Le niegan escolta, pero llega, sube al avión y están allí el citado comandante, la diputada y hermana del Presidente (Laura Allende) y dos sobrinos. Los registran buscando armas y lo único que Tencha ve es el féretro cubierto con una manta.
En la base aérea de Quintero, el cadáver del Presidente es colocado en un furgón rodeado de marinos. Pide verlo. Alcanza incluso a levantar la manta, pero solo aprecia un vidrio y un cuerpo cubierto con una sábana.
Hasta 17 años después no se puede comprobar si los restos son los de Salvador Allende. Al anochecer del 14 de agosto de 1990 se exhuman y el doctor Arturo Jirón, ex médico personal del Presidente, los reconoce.
El traslado de la osamenta desde la tumba de la familia Grove-Allende en el cementerio Santa Inés, en Viña del Mar (Lote No.180-182, Cuartel 2), hacia un mausoleo en el cementerio general de Santiago de Chile, es tarea del abogado Jorge Donoso Pacheco.

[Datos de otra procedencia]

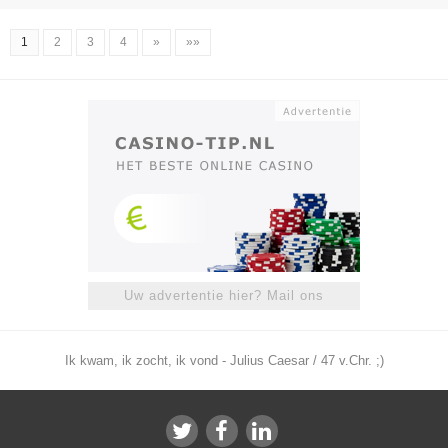
1
2
3
4
»
»»
Uw advertentie hier? Mail ons
Ik kwam, ik zocht, ik vond - Julius Caesar / 47 v.Chr. ;)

Toda la exhumación es en secreto. La autoriza el director del servicio de solidaridad de Viña del Mar-Quillota, doctor Agustín Ascorra Oses, por su Resolución 1626. Ese día Donoso lo comunica al alcalde de Viña, Juan Luis Trejo y al director del cementerio.
Están presentes el ministro secretario general del gobierno Enrique Correas Ríos; el doctor Arturo Jirón; Donoso, Javier Luis Egaña y camarógrafos de una empresa privada contratada por la periodista Ximena Casarejos.
Lo inédito del suceso se rompe por la audacia del diario Fortín, el 17 de agosto. El alcalde de Viña del Mar lo dice al senador Jorge Lavandero y al director de este diario, Wladimir (Wladimir) Aguilera.
El 4 de septiembre de 1990, sin honores militares, se efectúa el entierro definitivo del Presidente heroico. En la Catedral, el jefe de la ceremonia, Javier Luis Egaña, tiene que hacer prodigios de improvisación para hablar en plena dictadura pinochetista del Presidente constitucional traicionado.